- **Aim of the exercise**
Please transcribe the data that follows exactly as given, leaving out every picture.

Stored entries
·····

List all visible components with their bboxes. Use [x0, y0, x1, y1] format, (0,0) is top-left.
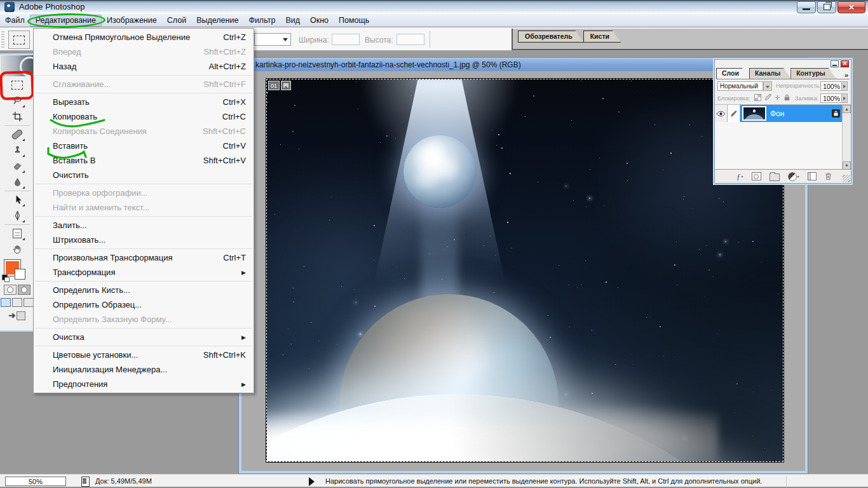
app-titlebar[interactable]: Adobe Photoshop ✕ [0, 0, 868, 14]
add-mask-button[interactable] [752, 172, 761, 180]
default-colors-icon[interactable] [2, 274, 8, 280]
resize-grip[interactable] [843, 175, 850, 182]
lock-icon [833, 111, 839, 116]
lock-all-icon[interactable] [783, 94, 790, 101]
menu-item-label: Очистка [53, 332, 85, 342]
style-dropdown[interactable] [254, 33, 291, 46]
edit-menu-item-21[interactable]: Трансформация▶ [34, 265, 254, 280]
edit-menu-item-29[interactable]: Цветовые установки...Shft+Ctrl+K [34, 348, 254, 362]
opacity-spinner[interactable] [841, 81, 848, 91]
new-group-button[interactable] [770, 172, 780, 181]
edit-menu-item-11[interactable]: Вставить ВShft+Ctrl+V [34, 153, 254, 168]
scrollbar[interactable]: ▲ ▼ [842, 105, 851, 170]
standard-screen-button[interactable] [1, 298, 11, 307]
tool-hand[interactable] [8, 241, 26, 257]
lock-paint-icon[interactable] [764, 93, 772, 101]
adjustment-layer-button[interactable]: ▾ [788, 172, 799, 181]
tool-preset-picker[interactable] [8, 30, 30, 49]
tool-pen[interactable] [8, 208, 26, 224]
layer-row[interactable]: Фон [715, 105, 843, 122]
tool-path-select[interactable] [8, 192, 26, 208]
palette-well-tab-1[interactable]: Обозреватель [518, 30, 584, 43]
zoom-level-box[interactable]: 50% [5, 477, 66, 486]
edit-menu-item-15[interactable]: Найти и заменить текст... [34, 200, 254, 215]
palette-well-tab-2[interactable]: Кисти [583, 30, 621, 43]
close-button[interactable]: ✕ [837, 1, 865, 13]
tool-eraser[interactable] [8, 158, 26, 174]
edit-menu-item-24[interactable]: Определить Образец... [34, 297, 254, 312]
layers-tab-3[interactable]: Контуры [790, 68, 836, 79]
menubar-item-4[interactable]: Слой [162, 15, 191, 27]
edit-menu-item-17[interactable]: Залить... [34, 218, 254, 233]
menu-item-label: Отмена Прямоугольное Выделение [53, 32, 190, 42]
blend-mode-select[interactable]: Нормальный [717, 81, 763, 91]
edit-menu-item-1[interactable]: Отмена Прямоугольное ВыделениеCtrl+Z [34, 30, 254, 44]
edit-menu-item-27[interactable]: Очистка▶ [34, 330, 254, 344]
fullscreen-button[interactable] [24, 298, 34, 307]
document-size-readout[interactable]: Док: 5,49M/5,49M [95, 477, 152, 485]
fullscreen-menubar-button[interactable] [12, 298, 22, 307]
edit-menu-item-10[interactable]: ВставитьCtrl+V [34, 139, 254, 153]
menubar-item-7[interactable]: Вид [280, 15, 305, 27]
delete-layer-button[interactable] [825, 172, 832, 180]
width-input[interactable] [332, 34, 360, 45]
layer-name[interactable]: Фон [770, 109, 784, 118]
edit-menu-item-18[interactable]: Штриховать... [34, 233, 254, 247]
opacity-value[interactable]: 100% [820, 81, 842, 91]
edit-menu-item-12[interactable]: Очистить [34, 168, 254, 182]
lock-transparency-icon[interactable] [754, 94, 761, 101]
layers-tab-1[interactable]: Слои [716, 68, 750, 79]
minimize-icon [803, 8, 810, 10]
height-input[interactable] [397, 34, 424, 45]
visibility-toggle[interactable] [715, 105, 728, 122]
adjustment-layer-button-icon: ▾ [797, 174, 799, 179]
menubar-item-5[interactable]: Выделение [191, 15, 243, 27]
edit-menu-item-8[interactable]: КопироватьCtrl+C [34, 109, 254, 124]
tool-clone-stamp[interactable] [8, 142, 26, 158]
quick-mask-mode-button[interactable] [18, 285, 31, 295]
edit-menu-item-7[interactable]: ВырезатьCtrl+X [34, 95, 254, 109]
edit-menu-panel: Отмена Прямоугольное ВыделениеCtrl+ZВпер… [33, 28, 254, 393]
edit-menu-item-5[interactable]: Сглаживание...Shft+Ctrl+F [34, 77, 254, 92]
background-color-swatch[interactable] [15, 269, 25, 280]
layer-thumbnail[interactable] [742, 106, 766, 121]
jump-to-imageready-button[interactable]: ➔ [0, 311, 34, 320]
edit-menu-item-30[interactable]: Инициализация Менеджера... [34, 362, 254, 377]
palette-header[interactable]: ✕ [715, 60, 851, 69]
layer-style-button[interactable]: ƒ▾ [736, 172, 743, 182]
new-layer-button[interactable] [808, 172, 817, 180]
menubar-item-1[interactable]: Файл [0, 15, 30, 27]
menu-item-shortcut: Shft+Ctrl+Z [204, 47, 246, 57]
restore-button[interactable] [817, 1, 836, 13]
standard-mode-button[interactable] [4, 285, 17, 295]
fill-value[interactable]: 100% [820, 93, 842, 103]
menubar-item-6[interactable]: Фильтр [243, 15, 280, 27]
minimize-button[interactable] [797, 1, 816, 13]
chevron-down-icon[interactable] [763, 81, 772, 91]
lock-position-icon[interactable]: ✛ [775, 95, 780, 101]
scroll-up-button[interactable]: ▲ [843, 105, 851, 113]
palette-minimize-button[interactable] [831, 60, 839, 67]
tool-blur[interactable] [8, 174, 26, 190]
tool-healing-brush[interactable] [8, 126, 26, 142]
edit-menu-item-31[interactable]: Предпочтения▶ [34, 377, 254, 391]
edit-menu-item-20[interactable]: Произвольная ТрансформацияCtrl+T [34, 250, 254, 265]
menubar-item-9[interactable]: Помощь [334, 15, 374, 27]
tool-notes[interactable] [8, 226, 26, 241]
tool-crop[interactable] [8, 109, 26, 125]
menubar-item-8[interactable]: Окно [305, 15, 334, 27]
menubar-item-3[interactable]: Изображение [102, 15, 162, 27]
grip-handle[interactable] [1, 31, 4, 48]
layers-tab-2[interactable]: Каналы [749, 68, 791, 79]
edit-menu-item-2[interactable]: ВпередShft+Ctrl+Z [34, 44, 254, 59]
edit-menu-item-14[interactable]: Проверка орфографии... [34, 186, 254, 200]
menubar-item-2[interactable]: Редактирование [30, 15, 102, 27]
edit-menu-item-3[interactable]: НазадAlt+Ctrl+Z [34, 59, 254, 74]
edit-menu-item-9[interactable]: Копировать СоединенияShft+Ctrl+C [34, 124, 254, 139]
palette-close-button[interactable]: ✕ [841, 60, 849, 67]
edit-menu-item-23[interactable]: Определить Кисть... [34, 283, 254, 297]
fill-spinner[interactable] [841, 93, 848, 103]
edit-menu-item-25[interactable]: Определить Заказную Форму... [34, 312, 254, 327]
image-canvas[interactable]: 01 [266, 79, 783, 462]
palette-menu-chevron[interactable]: » [844, 71, 850, 79]
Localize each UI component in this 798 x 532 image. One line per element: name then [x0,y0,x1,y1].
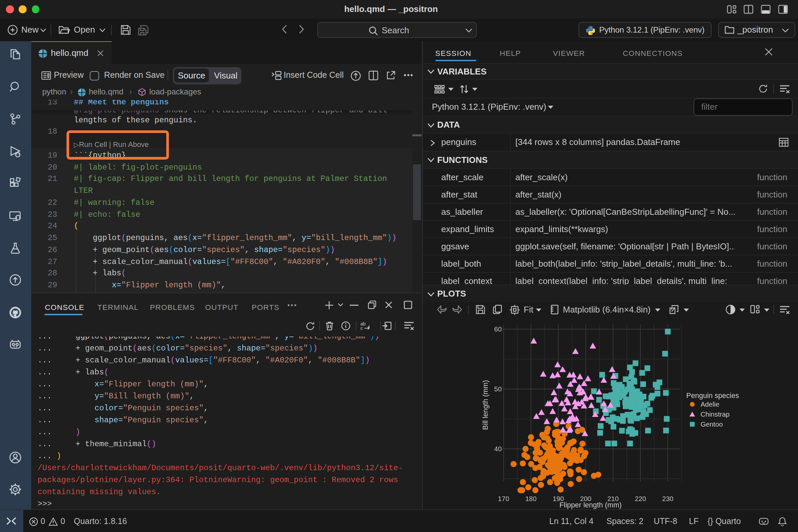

·····

- **Response box**
List all visible components with their bboxes. Use [x0, y0, x1, y1] format, (0,0) is top-left.
app-titlebar[interactable]: Adobe Photoshop ✕ [0, 0, 868, 14]
add-mask-button[interactable] [752, 172, 761, 180]
default-colors-icon[interactable] [2, 274, 8, 280]
resize-grip[interactable] [843, 175, 850, 182]
lock-icon [833, 111, 839, 116]
lock-all-icon[interactable] [783, 94, 790, 101]
menu-item-label: Очистка [53, 332, 85, 342]
style-dropdown[interactable] [254, 33, 291, 46]
edit-menu-item-21[interactable]: Трансформация▶ [34, 265, 254, 280]
edit-menu-item-29[interactable]: Цветовые установки...Shft+Ctrl+K [34, 348, 254, 362]
opacity-spinner[interactable] [841, 81, 848, 91]
new-group-button[interactable] [770, 172, 780, 181]
edit-menu-item-11[interactable]: Вставить ВShft+Ctrl+V [34, 153, 254, 168]
scrollbar[interactable]: ▲ ▼ [842, 105, 851, 170]
standard-screen-button[interactable] [1, 298, 11, 307]
tool-hand[interactable] [8, 241, 26, 257]
lock-paint-icon[interactable] [764, 93, 772, 101]
adjustment-layer-button[interactable]: ▾ [788, 172, 799, 181]
tool-preset-picker[interactable] [8, 30, 30, 49]
tool-pen[interactable] [8, 208, 26, 224]
layer-row[interactable]: Фон [715, 105, 843, 122]
tool-path-select[interactable] [8, 192, 26, 208]
palette-well-tab-1[interactable]: Обозреватель [518, 30, 584, 43]
zoom-level-box[interactable]: 50% [5, 477, 66, 486]
edit-menu-item-15[interactable]: Найти и заменить текст... [34, 200, 254, 215]
palette-well-tab-2[interactable]: Кисти [583, 30, 621, 43]
close-button[interactable]: ✕ [837, 1, 865, 13]
tool-eraser[interactable] [8, 158, 26, 174]
edit-menu-item-24[interactable]: Определить Образец... [34, 297, 254, 312]
layers-tab-3[interactable]: Контуры [790, 68, 836, 79]
menubar-item-4[interactable]: Слой [162, 15, 191, 27]
edit-menu-item-17[interactable]: Залить... [34, 218, 254, 233]
menu-item-label: Отмена Прямоугольное Выделение [53, 32, 190, 42]
blend-mode-select[interactable]: Нормальный [717, 81, 763, 91]
edit-menu-item-1[interactable]: Отмена Прямоугольное ВыделениеCtrl+Z [34, 30, 254, 44]
edit-menu-item-27[interactable]: Очистка▶ [34, 330, 254, 344]
fullscreen-button[interactable] [24, 298, 34, 307]
document-size-readout[interactable]: Док: 5,49M/5,49M [95, 477, 152, 485]
fullscreen-menubar-button[interactable] [12, 298, 22, 307]
edit-menu-item-10[interactable]: ВставитьCtrl+V [34, 139, 254, 153]
menubar-item-7[interactable]: Вид [280, 15, 305, 27]
delete-layer-button[interactable] [825, 172, 832, 180]
width-input[interactable] [332, 34, 360, 45]
layer-name[interactable]: Фон [770, 109, 784, 118]
edit-menu-item-18[interactable]: Штриховать... [34, 233, 254, 247]
opacity-value[interactable]: 100% [820, 81, 842, 91]
edit-menu-item-12[interactable]: Очистить [34, 168, 254, 182]
lock-transparency-icon[interactable] [754, 94, 761, 101]
layers-tab-1[interactable]: Слои [716, 68, 750, 79]
minimize-icon [803, 8, 810, 10]
height-input[interactable] [397, 34, 424, 45]
visibility-toggle[interactable] [715, 105, 728, 122]
adjustment-layer-button-icon: ▾ [797, 174, 799, 179]
menubar-item-5[interactable]: Выделение [191, 15, 243, 27]
edit-menu-item-8[interactable]: КопироватьCtrl+C [34, 109, 254, 124]
tool-clone-stamp[interactable] [8, 142, 26, 158]
quick-mask-mode-button[interactable] [18, 285, 31, 295]
edit-menu-item-7[interactable]: ВырезатьCtrl+X [34, 95, 254, 109]
edit-menu-panel: Отмена Прямоугольное ВыделениеCtrl+ZВпер… [33, 28, 254, 393]
edit-menu-item-5[interactable]: Сглаживание...Shft+Ctrl+F [34, 77, 254, 92]
background-color-swatch[interactable] [15, 269, 25, 280]
layer-thumbnail[interactable] [742, 106, 766, 121]
jump-to-imageready-button[interactable]: ➔ [0, 311, 34, 320]
edit-menu-item-30[interactable]: Инициализация Менеджера... [34, 362, 254, 377]
palette-header[interactable]: ✕ [715, 60, 851, 69]
layer-style-button[interactable]: ƒ▾ [736, 172, 743, 182]
new-layer-button[interactable] [808, 172, 817, 180]
menubar-item-1[interactable]: Файл [0, 15, 30, 27]
menu-item-shortcut: Shft+Ctrl+Z [204, 47, 246, 57]
restore-button[interactable] [817, 1, 836, 13]
standard-mode-button[interactable] [4, 285, 17, 295]
fill-value[interactable]: 100% [820, 93, 842, 103]
menubar-item-6[interactable]: Фильтр [243, 15, 280, 27]
minimize-button[interactable] [797, 1, 816, 13]
chevron-down-icon[interactable] [763, 81, 772, 91]
lock-position-icon[interactable]: ✛ [775, 95, 780, 101]
scroll-up-button[interactable]: ▲ [843, 105, 851, 113]
palette-minimize-button[interactable] [831, 60, 839, 67]
tool-blur[interactable] [8, 174, 26, 190]
tool-healing-brush[interactable] [8, 126, 26, 142]
edit-menu-item-31[interactable]: Предпочтения▶ [34, 377, 254, 391]
edit-menu-item-20[interactable]: Произвольная ТрансформацияCtrl+T [34, 250, 254, 265]
menubar-item-9[interactable]: Помощь [334, 15, 374, 27]
tool-notes[interactable] [8, 226, 26, 241]
tool-crop[interactable] [8, 109, 26, 125]
menubar-item-8[interactable]: Окно [305, 15, 334, 27]
menubar-item-3[interactable]: Изображение [102, 15, 162, 27]
grip-handle[interactable] [1, 31, 4, 48]
layers-tab-2[interactable]: Каналы [749, 68, 791, 79]
edit-menu-item-2[interactable]: ВпередShft+Ctrl+Z [34, 44, 254, 59]
edit-menu-item-14[interactable]: Проверка орфографии... [34, 186, 254, 200]
menubar-item-2[interactable]: Редактирование [30, 15, 102, 27]
edit-menu-item-3[interactable]: НазадAlt+Ctrl+Z [34, 59, 254, 74]
edit-menu-item-9[interactable]: Копировать СоединенияShft+Ctrl+C [34, 124, 254, 139]
palette-close-button[interactable]: ✕ [841, 60, 849, 67]
edit-menu-item-23[interactable]: Определить Кисть... [34, 283, 254, 297]
fill-spinner[interactable] [841, 93, 848, 103]
edit-menu-item-25[interactable]: Определить Заказную Форму... [34, 312, 254, 327]
image-canvas[interactable]: 01 [266, 79, 783, 462]
palette-menu-chevron[interactable]: » [844, 71, 850, 79]
Localize each UI component in this 798 x 532 image. One line per element: name then [x0,y0,x1,y1].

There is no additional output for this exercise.